Tubular localization of silent calcium channels in crustacean skeletal muscle fibers.

Abstract

Ca2+-induced Ca2+ release (CICR) in the superficial abdominal flexor muscle of the crustacean Atya lanipes appears to be mediated by a local control mechanism similar to that of vertebrate cardiac muscle, but with an unusually high gain. Thus, Ca2+ influx increases sufficiently the local concentration of Ca2+ in the immediate vicinity of the sarcoplasmic reticulum Ca2+ release channels to trigger the highly amplified release of Ca2+ required for contraction, but is too low to generate a macroscopic inward current (i.e., the Ca2+ channels are silent). To determine the localization of the silent Ca2+ Channels, the mechanical, electrophysiological and ultrastructural properties of the muscle were examined before and after formamide treatment, a procedure that produces the disruption of transverse tubules of striated muscle.

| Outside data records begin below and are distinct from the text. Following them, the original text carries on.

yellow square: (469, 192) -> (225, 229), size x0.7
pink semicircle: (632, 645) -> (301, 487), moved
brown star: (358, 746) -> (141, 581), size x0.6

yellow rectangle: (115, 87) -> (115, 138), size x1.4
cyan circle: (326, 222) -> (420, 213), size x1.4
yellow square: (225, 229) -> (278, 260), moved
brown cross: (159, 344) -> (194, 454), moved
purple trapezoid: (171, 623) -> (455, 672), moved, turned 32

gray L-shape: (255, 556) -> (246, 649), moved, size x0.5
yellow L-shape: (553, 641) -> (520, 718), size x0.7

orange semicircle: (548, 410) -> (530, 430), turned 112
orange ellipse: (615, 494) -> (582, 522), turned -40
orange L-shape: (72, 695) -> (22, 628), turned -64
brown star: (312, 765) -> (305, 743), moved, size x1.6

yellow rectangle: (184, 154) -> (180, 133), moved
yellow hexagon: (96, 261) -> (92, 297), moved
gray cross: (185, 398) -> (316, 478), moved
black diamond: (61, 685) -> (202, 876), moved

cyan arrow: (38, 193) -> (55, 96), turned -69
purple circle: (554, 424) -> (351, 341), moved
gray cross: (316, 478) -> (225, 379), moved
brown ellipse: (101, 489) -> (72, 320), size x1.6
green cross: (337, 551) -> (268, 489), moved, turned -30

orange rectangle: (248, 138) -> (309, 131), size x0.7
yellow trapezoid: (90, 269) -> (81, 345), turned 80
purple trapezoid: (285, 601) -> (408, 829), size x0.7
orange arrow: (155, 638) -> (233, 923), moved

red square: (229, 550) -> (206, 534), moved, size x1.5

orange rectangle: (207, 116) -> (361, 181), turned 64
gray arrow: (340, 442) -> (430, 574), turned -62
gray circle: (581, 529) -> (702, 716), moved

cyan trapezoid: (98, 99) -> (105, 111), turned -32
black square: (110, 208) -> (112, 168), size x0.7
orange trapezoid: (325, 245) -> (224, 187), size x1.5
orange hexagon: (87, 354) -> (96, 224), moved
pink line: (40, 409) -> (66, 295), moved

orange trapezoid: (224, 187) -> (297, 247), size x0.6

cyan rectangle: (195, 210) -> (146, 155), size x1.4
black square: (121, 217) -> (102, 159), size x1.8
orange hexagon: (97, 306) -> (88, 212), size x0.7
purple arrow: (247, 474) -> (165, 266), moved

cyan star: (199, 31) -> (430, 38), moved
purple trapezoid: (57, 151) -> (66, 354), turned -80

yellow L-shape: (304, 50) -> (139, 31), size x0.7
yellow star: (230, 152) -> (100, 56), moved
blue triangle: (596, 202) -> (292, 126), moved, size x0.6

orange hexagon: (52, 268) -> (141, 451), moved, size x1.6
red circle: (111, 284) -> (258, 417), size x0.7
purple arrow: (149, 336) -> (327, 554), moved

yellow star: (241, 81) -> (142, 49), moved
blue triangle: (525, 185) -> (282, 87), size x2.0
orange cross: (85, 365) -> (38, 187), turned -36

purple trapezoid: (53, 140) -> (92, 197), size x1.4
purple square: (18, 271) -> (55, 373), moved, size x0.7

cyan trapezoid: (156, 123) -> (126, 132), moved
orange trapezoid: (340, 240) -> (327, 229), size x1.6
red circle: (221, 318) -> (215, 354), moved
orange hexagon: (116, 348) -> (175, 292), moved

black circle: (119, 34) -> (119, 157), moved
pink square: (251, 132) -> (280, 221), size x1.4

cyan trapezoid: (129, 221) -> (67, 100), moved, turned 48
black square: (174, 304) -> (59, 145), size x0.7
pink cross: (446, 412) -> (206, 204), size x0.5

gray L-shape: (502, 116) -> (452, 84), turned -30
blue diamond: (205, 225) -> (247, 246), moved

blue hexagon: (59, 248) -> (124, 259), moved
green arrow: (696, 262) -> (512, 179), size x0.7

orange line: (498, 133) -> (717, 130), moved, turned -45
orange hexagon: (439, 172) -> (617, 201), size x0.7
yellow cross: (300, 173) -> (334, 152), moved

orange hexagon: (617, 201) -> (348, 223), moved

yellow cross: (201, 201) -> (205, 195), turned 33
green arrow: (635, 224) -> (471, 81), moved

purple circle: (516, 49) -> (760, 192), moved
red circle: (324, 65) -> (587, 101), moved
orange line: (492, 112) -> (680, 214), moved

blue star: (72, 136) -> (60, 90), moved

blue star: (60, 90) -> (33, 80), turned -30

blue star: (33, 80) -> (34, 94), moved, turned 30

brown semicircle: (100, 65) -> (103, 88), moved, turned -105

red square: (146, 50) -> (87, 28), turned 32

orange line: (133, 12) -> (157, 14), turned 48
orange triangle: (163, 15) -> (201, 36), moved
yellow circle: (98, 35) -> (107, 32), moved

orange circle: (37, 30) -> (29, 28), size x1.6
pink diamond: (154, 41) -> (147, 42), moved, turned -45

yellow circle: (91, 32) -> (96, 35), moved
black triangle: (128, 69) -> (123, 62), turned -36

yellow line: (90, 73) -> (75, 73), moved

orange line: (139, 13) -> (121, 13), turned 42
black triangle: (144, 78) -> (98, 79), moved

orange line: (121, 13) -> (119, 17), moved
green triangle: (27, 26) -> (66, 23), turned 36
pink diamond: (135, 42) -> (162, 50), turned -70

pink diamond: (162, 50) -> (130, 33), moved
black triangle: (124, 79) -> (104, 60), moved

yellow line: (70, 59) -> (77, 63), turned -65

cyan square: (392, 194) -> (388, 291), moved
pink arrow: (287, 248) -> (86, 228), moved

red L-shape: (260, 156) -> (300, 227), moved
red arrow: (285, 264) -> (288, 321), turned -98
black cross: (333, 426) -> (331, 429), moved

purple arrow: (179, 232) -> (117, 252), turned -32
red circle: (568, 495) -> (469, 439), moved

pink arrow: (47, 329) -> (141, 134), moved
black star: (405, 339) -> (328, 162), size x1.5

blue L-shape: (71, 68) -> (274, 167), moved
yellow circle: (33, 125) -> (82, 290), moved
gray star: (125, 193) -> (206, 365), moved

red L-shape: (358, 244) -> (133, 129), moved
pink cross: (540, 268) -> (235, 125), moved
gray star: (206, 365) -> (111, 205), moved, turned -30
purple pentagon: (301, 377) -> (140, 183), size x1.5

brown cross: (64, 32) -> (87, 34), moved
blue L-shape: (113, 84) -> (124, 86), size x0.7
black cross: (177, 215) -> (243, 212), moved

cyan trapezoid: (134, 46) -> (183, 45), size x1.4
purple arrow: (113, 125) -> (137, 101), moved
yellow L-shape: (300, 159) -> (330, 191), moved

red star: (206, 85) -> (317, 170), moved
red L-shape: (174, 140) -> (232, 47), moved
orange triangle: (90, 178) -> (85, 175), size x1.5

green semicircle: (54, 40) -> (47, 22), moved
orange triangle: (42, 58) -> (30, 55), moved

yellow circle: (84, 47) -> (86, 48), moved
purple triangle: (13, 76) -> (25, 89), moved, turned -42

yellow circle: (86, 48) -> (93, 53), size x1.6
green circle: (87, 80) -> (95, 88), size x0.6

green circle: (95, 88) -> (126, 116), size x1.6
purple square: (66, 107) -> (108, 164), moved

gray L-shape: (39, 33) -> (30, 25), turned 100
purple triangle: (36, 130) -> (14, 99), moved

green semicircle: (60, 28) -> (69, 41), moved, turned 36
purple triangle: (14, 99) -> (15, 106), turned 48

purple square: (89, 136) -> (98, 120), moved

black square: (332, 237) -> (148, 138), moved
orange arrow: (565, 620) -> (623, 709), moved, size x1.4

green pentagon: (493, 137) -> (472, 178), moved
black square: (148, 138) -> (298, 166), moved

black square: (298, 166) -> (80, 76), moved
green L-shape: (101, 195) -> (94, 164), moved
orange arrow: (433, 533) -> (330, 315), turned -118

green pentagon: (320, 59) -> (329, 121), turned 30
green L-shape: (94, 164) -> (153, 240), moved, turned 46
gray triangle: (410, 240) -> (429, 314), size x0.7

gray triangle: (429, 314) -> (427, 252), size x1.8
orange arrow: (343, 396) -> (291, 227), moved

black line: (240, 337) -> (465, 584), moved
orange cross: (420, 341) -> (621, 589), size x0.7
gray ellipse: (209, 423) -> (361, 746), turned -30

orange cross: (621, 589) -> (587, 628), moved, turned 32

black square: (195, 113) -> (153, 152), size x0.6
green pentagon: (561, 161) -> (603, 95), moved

We found that tubular disruption decreased tension generation by about 90%; reduced inward current (measured as Vmax, the maximum rate of rise of Sr2+ action potentials) by about 80%; and decreased membrane capacitance by about 77%. The results suggest that ca. 80% of the silent Ca2+ channels are located in the tubular system. Thus, these studies provide further evidence to support the local control mechanism of CICR in crustacean skeletal muscle.